Tuesday, October 16, 2007

Nock, nock, HAL please open the doors , HAL I beg you do it


nock nock nock on heavens Space Lab door

In the weeks that followed the crisis and apparent recovery, station commander Fyodor Yurchikhin and his fellow cosmonaut Oleg Kotov disassembled the boxes and cabling and inspected every angle of the hardware, occasionally assisted by their American crewmate, Clayton Anderson. Multiple scopes and probes had failed to find the flaw, but their eyes and fingers eventually did.

The connection pins from the power-monitoring device they'd bypassed earlier, they found, were wet—and corroded. The final report described the “change in appearance” of fasteners on one box's connectors and noted “the presence of deposits and residue on the housings, and residue and spots on the contact surfaces.”

Continuity checks found that specific wires, called command lines, in the cable coming out of the device had failed. And one of those lines had short-circuited. Also, in a shocking design flaw, there was a “power off” command leading to all three of the supposedly redundant processing units. The line was designed to protect the main computers, which are downstream of the power monitor, from power glitches too great for normal power filters to protect against. It does so by turning the computers off when it senses trouble. But in a failure unanticipated by its designers, this one command path itself was able to kill all three processing units due to a single corrosion-induced short.

That discovery was a great relief to spacecraft controllers in Houston and Moscow. The bypass jumper cables were exactly what really was needed to circumvent the false “power off” command, because they forced that command line to remain dormant. Using the cables did expose the computers to damage from real power surges, but by then the power system had settled into a benign and steady state.
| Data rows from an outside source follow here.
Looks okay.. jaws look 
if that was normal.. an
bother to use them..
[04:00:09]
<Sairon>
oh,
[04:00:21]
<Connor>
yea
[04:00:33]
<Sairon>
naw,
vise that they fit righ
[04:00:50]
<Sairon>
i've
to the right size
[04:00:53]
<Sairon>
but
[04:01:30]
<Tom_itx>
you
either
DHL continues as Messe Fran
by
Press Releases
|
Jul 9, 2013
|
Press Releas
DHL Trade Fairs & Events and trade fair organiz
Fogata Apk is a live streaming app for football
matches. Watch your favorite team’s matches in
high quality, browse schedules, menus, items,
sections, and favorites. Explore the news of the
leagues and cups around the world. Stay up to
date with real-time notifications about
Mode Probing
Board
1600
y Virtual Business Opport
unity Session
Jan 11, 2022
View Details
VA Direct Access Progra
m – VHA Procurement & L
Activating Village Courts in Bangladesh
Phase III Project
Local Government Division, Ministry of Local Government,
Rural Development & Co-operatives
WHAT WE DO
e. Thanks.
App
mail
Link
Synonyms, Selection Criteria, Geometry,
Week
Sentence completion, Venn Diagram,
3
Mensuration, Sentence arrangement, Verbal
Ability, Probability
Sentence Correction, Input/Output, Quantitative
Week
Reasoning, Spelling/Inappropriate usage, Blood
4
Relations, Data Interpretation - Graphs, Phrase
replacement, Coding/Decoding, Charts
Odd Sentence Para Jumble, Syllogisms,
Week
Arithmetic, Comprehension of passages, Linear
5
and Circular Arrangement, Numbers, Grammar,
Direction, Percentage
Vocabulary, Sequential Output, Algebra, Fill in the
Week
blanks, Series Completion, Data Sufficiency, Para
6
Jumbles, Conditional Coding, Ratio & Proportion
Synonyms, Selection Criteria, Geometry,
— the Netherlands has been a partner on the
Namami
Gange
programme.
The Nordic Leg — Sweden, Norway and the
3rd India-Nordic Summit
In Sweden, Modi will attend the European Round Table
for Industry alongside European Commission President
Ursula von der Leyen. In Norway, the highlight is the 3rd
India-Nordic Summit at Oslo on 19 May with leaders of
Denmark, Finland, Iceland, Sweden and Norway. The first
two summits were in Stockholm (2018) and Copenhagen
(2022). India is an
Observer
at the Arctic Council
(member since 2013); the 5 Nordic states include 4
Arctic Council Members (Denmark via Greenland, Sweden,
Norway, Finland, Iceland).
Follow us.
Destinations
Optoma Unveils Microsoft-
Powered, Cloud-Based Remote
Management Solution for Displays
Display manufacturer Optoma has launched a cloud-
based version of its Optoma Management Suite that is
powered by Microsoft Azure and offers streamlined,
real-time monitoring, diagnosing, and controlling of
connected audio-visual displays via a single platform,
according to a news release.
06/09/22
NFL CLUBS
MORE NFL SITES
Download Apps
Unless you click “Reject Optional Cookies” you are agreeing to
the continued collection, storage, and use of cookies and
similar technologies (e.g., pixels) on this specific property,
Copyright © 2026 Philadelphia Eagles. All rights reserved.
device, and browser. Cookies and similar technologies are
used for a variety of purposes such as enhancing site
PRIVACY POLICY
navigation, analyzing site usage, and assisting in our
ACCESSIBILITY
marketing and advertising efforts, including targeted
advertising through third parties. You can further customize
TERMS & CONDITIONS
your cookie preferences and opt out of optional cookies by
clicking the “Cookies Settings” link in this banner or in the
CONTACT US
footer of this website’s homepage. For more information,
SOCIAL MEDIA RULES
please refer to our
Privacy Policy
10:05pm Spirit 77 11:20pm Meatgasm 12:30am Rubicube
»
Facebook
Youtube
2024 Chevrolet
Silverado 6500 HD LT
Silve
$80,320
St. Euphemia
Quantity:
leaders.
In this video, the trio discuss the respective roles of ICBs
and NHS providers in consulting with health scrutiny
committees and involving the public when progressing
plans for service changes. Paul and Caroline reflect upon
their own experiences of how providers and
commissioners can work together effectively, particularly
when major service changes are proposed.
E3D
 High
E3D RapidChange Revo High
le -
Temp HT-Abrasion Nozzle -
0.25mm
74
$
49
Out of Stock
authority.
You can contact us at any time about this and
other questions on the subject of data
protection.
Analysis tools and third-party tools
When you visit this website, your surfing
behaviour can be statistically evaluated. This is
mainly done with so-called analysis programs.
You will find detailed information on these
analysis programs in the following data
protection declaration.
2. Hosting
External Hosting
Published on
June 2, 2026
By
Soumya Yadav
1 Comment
But what caused the corrosion? The source was quickly identified: water condensation, one of the most frequent culprits in avionics problems. The NASA report says the damage “presumably” was “the result of repeated emissions of condensate from the air separation lines” of a nearby dehumidifier. Air flow and power usage were supposed to keep the computer cables warm enough to prevent water from condensing on them, but the dehumidifier had been malfunctioning, and its frequent on-off cycles led to surges of water vapor. Also, a stream of cold air from another location on the dehumidifier helped drive the cable temperatures occasionally below the dew point.

Another cause for dismay is that when trouble did develop, the Russians' first instinct was to blame their American partners.

BAD PARTNER RELATIONS AFTER BAD HARDWARE? What a striking combination.